Your goal:
Report the lines of the data below that contain the string "votre".

══ Source information ══

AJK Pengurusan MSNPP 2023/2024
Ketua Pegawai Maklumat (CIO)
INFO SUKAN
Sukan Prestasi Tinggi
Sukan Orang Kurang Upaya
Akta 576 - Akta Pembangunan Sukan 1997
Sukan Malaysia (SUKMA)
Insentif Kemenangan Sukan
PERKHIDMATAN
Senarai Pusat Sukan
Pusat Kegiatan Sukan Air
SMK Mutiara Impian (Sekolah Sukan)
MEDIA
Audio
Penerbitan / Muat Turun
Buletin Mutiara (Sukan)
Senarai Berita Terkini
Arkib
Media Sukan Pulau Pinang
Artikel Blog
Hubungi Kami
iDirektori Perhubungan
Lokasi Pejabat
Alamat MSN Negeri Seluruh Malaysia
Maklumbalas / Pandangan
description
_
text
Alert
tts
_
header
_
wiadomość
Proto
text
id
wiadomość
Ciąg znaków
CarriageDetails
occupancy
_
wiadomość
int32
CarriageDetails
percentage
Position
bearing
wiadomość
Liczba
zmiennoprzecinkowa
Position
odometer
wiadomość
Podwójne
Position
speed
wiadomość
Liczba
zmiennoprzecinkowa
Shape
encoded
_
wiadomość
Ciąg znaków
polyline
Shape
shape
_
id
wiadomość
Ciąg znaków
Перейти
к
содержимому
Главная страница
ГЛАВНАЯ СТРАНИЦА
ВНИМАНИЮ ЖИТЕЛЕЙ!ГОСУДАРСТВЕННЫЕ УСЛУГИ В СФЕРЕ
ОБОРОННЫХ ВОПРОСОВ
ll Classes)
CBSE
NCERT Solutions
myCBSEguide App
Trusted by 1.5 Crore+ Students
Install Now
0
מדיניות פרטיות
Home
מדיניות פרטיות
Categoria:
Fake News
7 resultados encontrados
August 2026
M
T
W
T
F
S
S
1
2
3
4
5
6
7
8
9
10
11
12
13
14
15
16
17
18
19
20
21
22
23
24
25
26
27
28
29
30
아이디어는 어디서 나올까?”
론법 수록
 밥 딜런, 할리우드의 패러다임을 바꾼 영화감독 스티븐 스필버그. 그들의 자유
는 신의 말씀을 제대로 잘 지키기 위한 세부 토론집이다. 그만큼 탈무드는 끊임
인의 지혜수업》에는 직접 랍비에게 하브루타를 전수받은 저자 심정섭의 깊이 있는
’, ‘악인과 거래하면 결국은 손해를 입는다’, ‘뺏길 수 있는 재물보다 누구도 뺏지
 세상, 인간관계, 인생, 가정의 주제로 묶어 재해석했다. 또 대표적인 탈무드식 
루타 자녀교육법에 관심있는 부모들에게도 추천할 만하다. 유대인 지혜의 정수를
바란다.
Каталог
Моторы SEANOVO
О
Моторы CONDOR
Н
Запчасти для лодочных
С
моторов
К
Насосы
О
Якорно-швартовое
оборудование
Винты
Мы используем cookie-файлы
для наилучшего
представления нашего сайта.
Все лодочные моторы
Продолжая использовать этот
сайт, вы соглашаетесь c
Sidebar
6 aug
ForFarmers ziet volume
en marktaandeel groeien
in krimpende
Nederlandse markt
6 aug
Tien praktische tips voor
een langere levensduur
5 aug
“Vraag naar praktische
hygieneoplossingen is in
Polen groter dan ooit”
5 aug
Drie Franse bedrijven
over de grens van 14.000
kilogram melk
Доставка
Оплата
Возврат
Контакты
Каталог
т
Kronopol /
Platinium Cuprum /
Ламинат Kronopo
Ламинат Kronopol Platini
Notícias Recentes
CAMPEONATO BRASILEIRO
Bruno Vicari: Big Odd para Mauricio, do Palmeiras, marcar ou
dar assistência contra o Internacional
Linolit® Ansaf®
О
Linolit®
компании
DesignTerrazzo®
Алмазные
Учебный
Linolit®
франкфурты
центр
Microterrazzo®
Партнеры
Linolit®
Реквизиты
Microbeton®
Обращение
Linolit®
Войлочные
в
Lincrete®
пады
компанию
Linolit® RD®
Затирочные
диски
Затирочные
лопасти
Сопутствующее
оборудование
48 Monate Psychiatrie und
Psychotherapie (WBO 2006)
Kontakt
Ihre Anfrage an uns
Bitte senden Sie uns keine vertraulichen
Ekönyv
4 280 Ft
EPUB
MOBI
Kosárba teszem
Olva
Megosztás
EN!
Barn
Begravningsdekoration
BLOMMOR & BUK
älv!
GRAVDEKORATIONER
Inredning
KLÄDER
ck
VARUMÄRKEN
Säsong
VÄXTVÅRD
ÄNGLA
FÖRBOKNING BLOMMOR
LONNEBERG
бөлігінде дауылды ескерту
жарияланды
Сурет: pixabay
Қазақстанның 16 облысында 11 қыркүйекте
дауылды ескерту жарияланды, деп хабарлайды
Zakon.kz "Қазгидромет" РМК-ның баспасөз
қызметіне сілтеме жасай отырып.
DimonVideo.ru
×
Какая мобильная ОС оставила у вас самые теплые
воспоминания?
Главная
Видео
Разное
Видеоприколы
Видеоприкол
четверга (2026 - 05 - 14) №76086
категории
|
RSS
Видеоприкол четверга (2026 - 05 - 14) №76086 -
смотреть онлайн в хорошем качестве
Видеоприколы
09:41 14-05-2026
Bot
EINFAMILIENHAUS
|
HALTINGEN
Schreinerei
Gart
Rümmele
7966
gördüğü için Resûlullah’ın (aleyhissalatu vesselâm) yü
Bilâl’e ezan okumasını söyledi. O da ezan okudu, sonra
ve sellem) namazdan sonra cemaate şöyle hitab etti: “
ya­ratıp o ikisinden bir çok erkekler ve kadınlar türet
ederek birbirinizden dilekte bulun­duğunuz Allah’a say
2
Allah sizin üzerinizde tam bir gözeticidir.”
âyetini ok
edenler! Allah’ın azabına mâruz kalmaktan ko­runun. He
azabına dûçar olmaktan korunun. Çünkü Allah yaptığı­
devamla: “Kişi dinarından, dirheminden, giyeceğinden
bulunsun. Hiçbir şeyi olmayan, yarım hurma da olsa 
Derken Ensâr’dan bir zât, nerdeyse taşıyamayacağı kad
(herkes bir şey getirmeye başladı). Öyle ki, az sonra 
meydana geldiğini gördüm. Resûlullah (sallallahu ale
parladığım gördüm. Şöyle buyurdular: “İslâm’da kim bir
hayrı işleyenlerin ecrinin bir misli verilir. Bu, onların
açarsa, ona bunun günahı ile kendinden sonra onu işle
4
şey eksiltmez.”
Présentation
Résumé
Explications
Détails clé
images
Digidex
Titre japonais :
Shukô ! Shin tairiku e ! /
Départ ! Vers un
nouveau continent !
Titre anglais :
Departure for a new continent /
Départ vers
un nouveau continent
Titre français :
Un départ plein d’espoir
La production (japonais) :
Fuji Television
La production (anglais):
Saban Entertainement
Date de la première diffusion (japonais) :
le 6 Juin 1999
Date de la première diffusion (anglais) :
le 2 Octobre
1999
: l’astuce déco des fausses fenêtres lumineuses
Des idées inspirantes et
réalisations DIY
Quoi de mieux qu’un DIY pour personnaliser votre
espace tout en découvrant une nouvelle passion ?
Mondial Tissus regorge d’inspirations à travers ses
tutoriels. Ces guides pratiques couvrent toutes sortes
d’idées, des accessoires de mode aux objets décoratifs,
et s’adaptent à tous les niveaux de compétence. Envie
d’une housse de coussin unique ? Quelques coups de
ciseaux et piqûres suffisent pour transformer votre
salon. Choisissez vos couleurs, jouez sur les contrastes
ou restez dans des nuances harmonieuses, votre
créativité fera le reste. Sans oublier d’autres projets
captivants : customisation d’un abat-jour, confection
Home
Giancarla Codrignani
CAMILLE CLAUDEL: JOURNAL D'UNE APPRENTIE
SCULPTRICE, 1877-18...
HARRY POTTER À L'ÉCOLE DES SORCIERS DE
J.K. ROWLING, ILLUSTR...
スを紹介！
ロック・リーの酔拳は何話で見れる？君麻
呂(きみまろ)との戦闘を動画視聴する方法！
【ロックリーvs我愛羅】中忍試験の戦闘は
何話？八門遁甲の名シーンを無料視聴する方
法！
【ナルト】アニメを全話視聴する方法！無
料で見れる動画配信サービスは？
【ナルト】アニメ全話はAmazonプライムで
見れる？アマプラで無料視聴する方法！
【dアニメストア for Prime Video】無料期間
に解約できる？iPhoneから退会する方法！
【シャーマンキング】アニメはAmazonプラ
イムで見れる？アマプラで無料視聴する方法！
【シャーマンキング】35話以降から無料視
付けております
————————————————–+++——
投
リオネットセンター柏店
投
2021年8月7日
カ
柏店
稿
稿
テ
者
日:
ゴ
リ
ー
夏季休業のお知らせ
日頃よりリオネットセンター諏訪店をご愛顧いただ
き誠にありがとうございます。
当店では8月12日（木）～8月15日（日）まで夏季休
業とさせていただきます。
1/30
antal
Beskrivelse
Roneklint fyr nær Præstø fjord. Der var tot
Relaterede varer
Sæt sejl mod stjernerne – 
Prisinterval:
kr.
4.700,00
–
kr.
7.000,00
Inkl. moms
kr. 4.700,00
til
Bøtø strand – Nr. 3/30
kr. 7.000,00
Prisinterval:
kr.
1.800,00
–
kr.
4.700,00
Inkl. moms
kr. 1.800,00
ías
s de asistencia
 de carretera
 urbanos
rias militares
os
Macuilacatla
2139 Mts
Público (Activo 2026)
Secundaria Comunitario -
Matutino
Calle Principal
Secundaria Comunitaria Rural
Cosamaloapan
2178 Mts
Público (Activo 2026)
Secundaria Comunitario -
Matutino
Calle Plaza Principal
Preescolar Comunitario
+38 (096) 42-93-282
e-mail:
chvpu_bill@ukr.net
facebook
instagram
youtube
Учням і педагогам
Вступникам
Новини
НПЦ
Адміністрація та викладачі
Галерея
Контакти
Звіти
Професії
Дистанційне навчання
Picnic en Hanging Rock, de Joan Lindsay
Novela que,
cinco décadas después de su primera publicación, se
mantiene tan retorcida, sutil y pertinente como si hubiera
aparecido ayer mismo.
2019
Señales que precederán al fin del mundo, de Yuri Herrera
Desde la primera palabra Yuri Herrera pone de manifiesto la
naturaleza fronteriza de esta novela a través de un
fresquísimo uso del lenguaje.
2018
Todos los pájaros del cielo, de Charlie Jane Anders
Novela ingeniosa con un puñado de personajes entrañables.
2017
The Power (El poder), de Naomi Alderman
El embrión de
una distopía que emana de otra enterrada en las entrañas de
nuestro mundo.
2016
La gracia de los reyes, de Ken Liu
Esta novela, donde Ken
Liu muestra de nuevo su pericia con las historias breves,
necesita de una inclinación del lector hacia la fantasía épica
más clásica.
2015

═══

Response to this exercise:
Quoi de mieux qu’un DIY pour personnaliser votre
ciseaux et piqûres suffisent pour transformer votre
ou restez dans des nuances harmonieuses, votre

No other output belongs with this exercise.